L'idée d'un livre, c'est ce qu'il y a de plus difficile à trouver. En histoire, cette idée prend souvent la forme d'une séquence entre deux dates. Ici, il s'agit de sept jours, sept jours au cours desquels le monde n'a pas basculé mais la France vacillé. Irrémédiablement, du 17 au 23 juin 1789. « La Révolution s'est jouée et accomplie en sept jours et cinq décrets. »
En replongeant dans les archives, en exhumant des témoignages passés inaperçus, en relisant d'un regard neuf ceux déjà connus, Emmanuel de Waresquiel offre un récit brillant, rythmé par de courts chapitres qui se succèdent comme autant de scènes d'une Semaine sainte pour la République. L'auteur du remarquable Fouché (Fayard/Tallandier, 2014), vendu à près de 50 000 exemplaires, examine la période comme un entomologiste. Les petits détails, les phrases prononcées, les attitudes prennent soudain de l'importance. Cette semaine où la Révolution « trouve logiquement les raisons de sa dynamique et les risques de sa radicalité » est montrée vue par les députés et vue de Versailles. D'un côté comme de l'autre, l'unanimité n'est qu'une façade, reconstruite après les événements pour masquer les dissonances. Waresquiel montre bien la part de mythe dans l'histoire et comment les faits se reconstruisent en symboles. « Les débuts de la Révolution ressemblent à un règlement de compte trop longtemps différé. » Les choses s'emballent au point d'échapper aux protagonistes comme au roi et à ses ministres, qui courent après l'événement en croyant modifier sa trajectoire. La salle de bal des Menus Plaisirs à Versailles devient une salle fatale. Tout s'y joue le 17 juin. Le désordre l'emporte comme une sorte de mouvement brownien où se mêlent passions, haines, désespoirs et ambitions. « On a tout de même un peu le vertige à l'idée que la nation française est née au plus profond d'une nuit agitée, d'un idéal dont l'abstraction autorise toutes les doctrines d'interprétation. »

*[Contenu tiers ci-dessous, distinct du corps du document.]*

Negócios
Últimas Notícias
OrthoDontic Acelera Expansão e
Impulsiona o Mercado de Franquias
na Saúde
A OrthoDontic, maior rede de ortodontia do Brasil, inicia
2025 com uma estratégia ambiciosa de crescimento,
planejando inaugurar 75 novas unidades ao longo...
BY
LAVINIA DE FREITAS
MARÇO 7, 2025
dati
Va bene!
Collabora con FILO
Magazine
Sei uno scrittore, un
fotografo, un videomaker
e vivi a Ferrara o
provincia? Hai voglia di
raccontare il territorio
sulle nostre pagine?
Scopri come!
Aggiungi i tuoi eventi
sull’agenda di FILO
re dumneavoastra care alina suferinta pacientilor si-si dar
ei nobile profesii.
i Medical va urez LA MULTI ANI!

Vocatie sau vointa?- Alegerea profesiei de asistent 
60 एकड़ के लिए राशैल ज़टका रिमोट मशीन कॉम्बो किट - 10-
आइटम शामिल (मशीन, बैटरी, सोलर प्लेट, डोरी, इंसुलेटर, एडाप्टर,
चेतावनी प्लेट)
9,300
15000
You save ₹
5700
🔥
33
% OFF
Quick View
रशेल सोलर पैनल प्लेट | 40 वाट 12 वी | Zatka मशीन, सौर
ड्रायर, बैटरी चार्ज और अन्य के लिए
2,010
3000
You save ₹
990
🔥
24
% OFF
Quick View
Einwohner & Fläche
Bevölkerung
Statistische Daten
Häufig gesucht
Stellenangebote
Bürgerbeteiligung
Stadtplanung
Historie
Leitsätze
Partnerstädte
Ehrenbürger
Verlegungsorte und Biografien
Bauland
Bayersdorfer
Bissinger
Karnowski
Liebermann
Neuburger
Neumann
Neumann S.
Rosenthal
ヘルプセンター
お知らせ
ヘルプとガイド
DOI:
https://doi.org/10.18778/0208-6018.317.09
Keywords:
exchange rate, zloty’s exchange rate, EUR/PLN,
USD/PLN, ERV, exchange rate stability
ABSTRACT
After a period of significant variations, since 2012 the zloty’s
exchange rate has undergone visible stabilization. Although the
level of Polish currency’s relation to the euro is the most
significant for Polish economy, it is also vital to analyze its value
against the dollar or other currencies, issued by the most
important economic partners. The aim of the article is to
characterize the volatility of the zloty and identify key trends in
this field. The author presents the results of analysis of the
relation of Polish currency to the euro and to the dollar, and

Il en est de même pour la recomposition de la scène du serment du Jeu de paume par David avec un Marat qui n'y était pas. « Le serment du 20 juin n'aurait jamais existé si les députés qui l'ont prêté n'avaient été pris d'un sentiment irraisonné de frousse universelle. La constitution qu'ils invoquent l'est d'abord pour leur propre défense. Ce n'est que plus tard qu'elle deviendra l'acte fondateur de la nation. » Le roi lui est à la chasse. « En quelques jours, il perd tout ce qui fonde son identité de roi : la dignité de sa couronne, sa souveraineté, le commandement, l'amour et le respect de ses sujets et même ses habitudes. » Son discours n'est plus audible, sa parole est vaine. Le roi et Necker ne peuvent que capituler.
Pour Waresquiel, la Révolution est un bloc comme le soutenait Clemenceau, un bloc chu d'un désastre obscur aurait dit Mallarmé. « Je ne connais pas d'autres pays que la France qui, en si peu de temps, aient décidé que la nation existerait par elle-même. » En sept jours, mille ans de monarchie sont balayés d'un coup de dés que Waresquiel transforme en coup de maître.